38. { Günler Sonra }

4.9K 360 19
                                    

Keyifli Okumalar :) Yorum ve beğenileriniz ile beni yalnız bırakmayın lütfen :) 

Bu bölümü mesimmerso'ya ithaf ediyorum :)

Birkaç günün ardından Korkut ve Enver'de Türkiye'ye geri dönmüştü. Kızlar ve çocuklar Türkiye'ye güvenli bir yere getirilmiş, rahat etmeleri ve hayata geri tutunmaları için her türlü imkan sunulmuştu.

Küçük Ozan iyileşmiş, ablasına kavuşacağı günü bekliyordu. Mutluluğu paha biçilemezdi. Tüm ekibin kucağında gezerken, herkesin sevgisini kolaylıkla kazanmıştı.

"Ozan hadi gidiyoruz," diyerek elini uzatan Tekin'e küçük çocuk hevesle atılmıştı.

Ozan küçük elini Tekin'in avcuna bırakarak, diğer elini Bukre'ye uzatmıştı. "Sende bizle gelsene," küçük çocuğun tatlı sevimliliğine ölünürdü. Tekin ile göz göze gelen Bukre, küçük çocuğun hevesini kırmamak için küçük eli, kendi küçük eliyle sarmaladı. "Yaşasın üçümüz birlikte gidiyoruz ablamı görmeye," diyerek, zıplamaya başlamıştı. Ozan'ın kendine has sevimli halleri Bukre ve Tekin'i güldürmeye yetip, artmıştı bile.

Hastane yolunda Ozan önde ki iki koltuğun arasından başını uzatarak bombayı patlatmıştı. "Siz birbirinizi seviyor musunuz?" ikili şaşkın, "Hayır Ozancım, bu nereden çıktı?" diyen Bukre Ozan'ın neden böyle bir kanıya vardığını anlayamamıştı. "O zaman Tekin abim seni seviyor, değil mi? Bu sefer bildim değil mi? Tekin abi senden gözlerini alamıyor Bukre abla," diyerek şirince sırıtan Ozan, ön dişlerinin birkaç tanesinin olmayışı ile fazlaca komik duruyordu.

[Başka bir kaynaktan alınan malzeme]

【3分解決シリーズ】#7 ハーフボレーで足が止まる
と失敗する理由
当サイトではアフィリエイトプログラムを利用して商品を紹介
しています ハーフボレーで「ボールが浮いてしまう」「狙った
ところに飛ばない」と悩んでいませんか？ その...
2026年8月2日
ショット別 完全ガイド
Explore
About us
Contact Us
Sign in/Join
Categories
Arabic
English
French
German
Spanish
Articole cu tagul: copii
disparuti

O an Tekin'den sesli bir şekilde yutkunma sesi duyulmuştu. Çocuktan al haberi diye boşuna demiyorlardı. Yakayı ele vermişti. "Ozan yok abicim, öyle bir şey dikiz aynasına bakıyordum ben sen yanlış anlamışsın," diyerek durumu toparlamaya çalışıyordu. Bukre tek kaşı havada kolları birbirine bağlı Tekin'in kıvranışını izliyordu. Ozan ise küskünce geriye çekilerek, isyana başlamıştı. "Ya hayır, ben doğru gördüm bakıyorsun işte," diyerek küçük kolları birbirine bağlayıp, somurtmuştu.

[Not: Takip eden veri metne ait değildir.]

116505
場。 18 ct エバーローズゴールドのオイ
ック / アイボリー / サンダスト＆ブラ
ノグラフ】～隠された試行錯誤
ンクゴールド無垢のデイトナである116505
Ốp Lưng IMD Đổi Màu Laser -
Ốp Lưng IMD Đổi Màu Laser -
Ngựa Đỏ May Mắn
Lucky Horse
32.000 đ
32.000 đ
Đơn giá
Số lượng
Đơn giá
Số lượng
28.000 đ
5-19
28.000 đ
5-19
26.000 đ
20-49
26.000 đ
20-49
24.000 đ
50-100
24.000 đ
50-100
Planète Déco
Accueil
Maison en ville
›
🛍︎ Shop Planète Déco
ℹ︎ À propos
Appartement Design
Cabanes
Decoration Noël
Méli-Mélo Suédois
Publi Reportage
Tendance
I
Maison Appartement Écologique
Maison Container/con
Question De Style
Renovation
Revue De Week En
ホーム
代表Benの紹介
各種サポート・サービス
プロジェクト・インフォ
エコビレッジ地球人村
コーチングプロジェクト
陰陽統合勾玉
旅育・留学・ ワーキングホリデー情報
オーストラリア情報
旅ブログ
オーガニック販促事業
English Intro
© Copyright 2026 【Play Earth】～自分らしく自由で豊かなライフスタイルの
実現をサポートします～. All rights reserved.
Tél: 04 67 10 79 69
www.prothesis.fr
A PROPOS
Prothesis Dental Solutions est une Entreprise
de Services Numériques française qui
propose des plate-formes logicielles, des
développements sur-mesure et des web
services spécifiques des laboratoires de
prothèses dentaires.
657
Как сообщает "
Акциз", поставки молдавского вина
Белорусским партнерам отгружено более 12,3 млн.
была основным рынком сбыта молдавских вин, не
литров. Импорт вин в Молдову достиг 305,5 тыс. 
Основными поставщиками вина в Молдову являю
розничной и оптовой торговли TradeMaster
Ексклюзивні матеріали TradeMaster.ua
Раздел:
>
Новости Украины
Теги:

Tekin iki arada bir derede ne söyleyeceğini bilemezken, hastaneye gelmeleriyle durumu kurtarmıştı. "Ablana geldik," diyerek küçük çocuğun kapısını açtığında Ozan sevinçle arabadan fırlamıştı. "Oley, oley, oley" hastaneye girdiklerinde Ozan koşmaya başlamış, ablasının büyük hastanede nerede olduğunu bilmediği için hangi yöne gideceği konusunda kararsız kalmıştı. "Küçük adam, yanımızdan ayrılmak yok. Ablanın yanına gitmek için asansöre bineceğiz." Ozan uyarıyı almış, tıpış tıpış ikilinin elini tutarak, asansöre ilerlemeye başlamıştı.

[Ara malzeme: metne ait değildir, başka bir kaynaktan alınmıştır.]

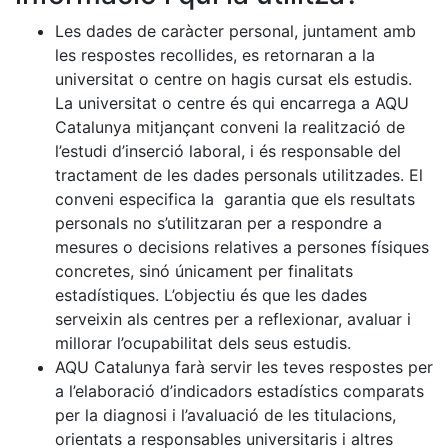
Les dades de caràcter personal, juntament amb
les respostes recollides, es retornaran a la
universitat o centre on hagis cursat els estudis.
La universitat o centre és qui encarrega a AQU
Catalunya mitjançant conveni la realització de
l’estudi d’inserció laboral, i és responsable del
tractament de les dades personals utilitzades. El
conveni especifica la garantia que els resultats
personals no s’utilitzaran per a respondre a
mesures o decisions relatives a persones físiques
concretes, sinó únicament per finalitats
estadístiques. L’objectiu és que les dades
serveixin als centres per a reflexionar, avaluar i
millorar l’ocupabilitat dels seus estudis.
AQU Catalunya farà servir les teves respostes per
a l’elaboració d’indicadors estadístics comparats
per la diagnosi i l’avaluació de les titulacions,
orientats a responsables universitaris i altres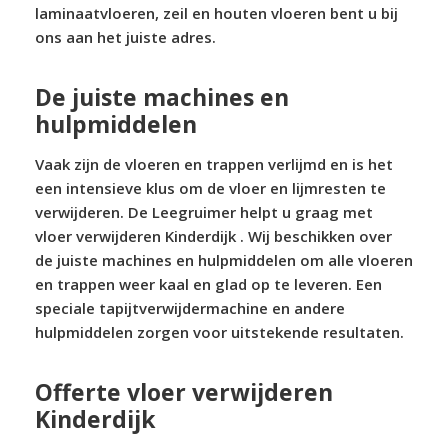
laminaatvloeren, zeil en houten vloeren bent u bij
ons aan het juiste adres.
De juiste machines en
hulpmiddelen
Vaak zijn de vloeren en trappen verlijmd en is het
een intensieve klus om de vloer en lijmresten te
verwijderen. De Leegruimer helpt u graag met
vloer verwijderen Kinderdijk . Wij beschikken over
de juiste machines en hulpmiddelen om alle vloeren
en trappen weer kaal en glad op te leveren. Een
speciale tapijtverwijdermachine en andere
hulpmiddelen zorgen voor uitstekende resultaten.
Offerte vloer verwijderen
Kinderdijk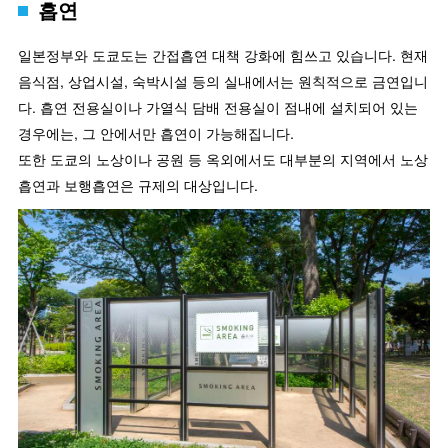
흡연
일본정부와 도쿄도는 간접흡연 대책 강화에 힘쓰고 있습니다. 현재
음식점, 상업시설, 숙박시설 등의 실내에서는 원칙적으로 금연입니
다. 흡연 전용실이나 가열식 담배 전용실이 점내에 설치되어 있는
경우에는, 그 안에서만 흡연이 가능해집니다.
또한 도쿄의 노상이나 공원 등 옥외에서도 대부분의 지역에서 노상
흡연과 보행흡연은 규제의 대상입니다.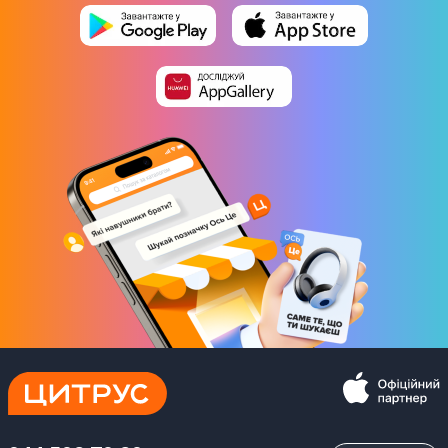
Интерфейсы
Bluetooth
Bluetooth 4.0
Wi-Fi
802.11ac
Разъемы USB
4x USB 3.0
2х USB 2.0
LAN разъем
1x LAN (RJ45)
Разъем для наушников 3.5 мм
Да
Разъем для карт SD/SDHC/SDXC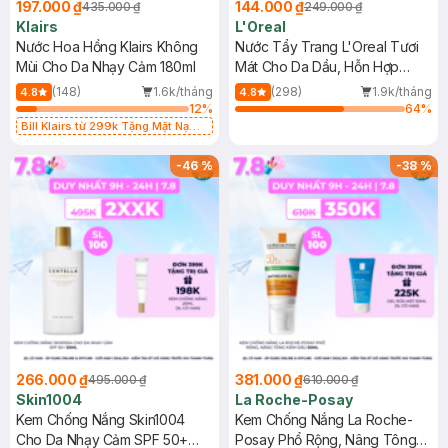
197.000 ₫
144.000 ₫
435.000 ₫
249.000 ₫
Hasaki gần nhất để nhân viên kiểm tra và hỗ trợ theo chính
Klairs
L'Oreal
sách nha
Nước Hoa Hồng Klairs Không
Nước Tẩy Trang L'Oreal Tươi
2026-06-19
Thích
0
Mùi Cho Da Nhạy Cảm 180ml
Mát Cho Da Dầu, Hỗn Hợp
400ml
(148)
1.6k/tháng
(298)
1.9k/tháng
4.8
4.8
12
%
64
%
Bill Klairs từ 299k Tặng Mặt Nạ
Làm Dịu Da & Kiểm Soát Dầu Nhờn
25ml (SL Có Hạn)
-
46
%
-
38
%
266.000 ₫
381.000 ₫
495.000 ₫
610.000 ₫
Skin1004
La Roche-Posay
Kem Chống Nắng Skin1004
Kem Chống Nắng La Roche-
Cho Da Nhạy Cảm SPF 50+
Posay Phổ Rộng, Nâng Tông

Geniş asansörün kapısı aralanıp, içeri girdiklerinde Ozan aynada kendini görebilmek için kenarlarında ki demirlere tutunup, zıplamaya başlamıştı. Tekin Ozan'ın sevimli hallerine dayanamamış, küçük çocuğu kaptığı gibi bacaklarını omuzlarından sarkıtarak, rahat bir pozisyon sağlamıştı. "Vavv, çok yüksek," Ozan'ın neşeli kahkahası asansörde çınlamıştı. Olduğu yerden memnun, "Tekin abi bende büyüyünce senin kadar güçlü olacak mıyım?" diyerek olmayan pazılarını nefesini tutarak şişirmeye çalışıyordu.

Bukre hastane ziyaretinin bu kadar keyifli olacağını düşünemezdi. Dudaklarını birbirine bastırırken, firar eden kıkırtılar Tekin'i mest ediyordu. Ah! Bu kıkırtıları dinlemek, ömür boyu en sevdiği melodi olabilirdi.

"Elbette olacaksın. Hatta benden daha da güçlü olacaksın," diyerek küçük çocuğun özgüvenini sağlıyordu. "Peki, senin kadar yakışıklı olacak mıyım?" derken küçük aklıyla, örnek aldığı kişi ile kendisini ayna karşısında süzmeye başlamıştı. "Benden daha da yakışıklı olacaksın, en zoru bile sana karşı koyamayacak," derken alttan alttan Bukre'ye de imasını çakmıştı.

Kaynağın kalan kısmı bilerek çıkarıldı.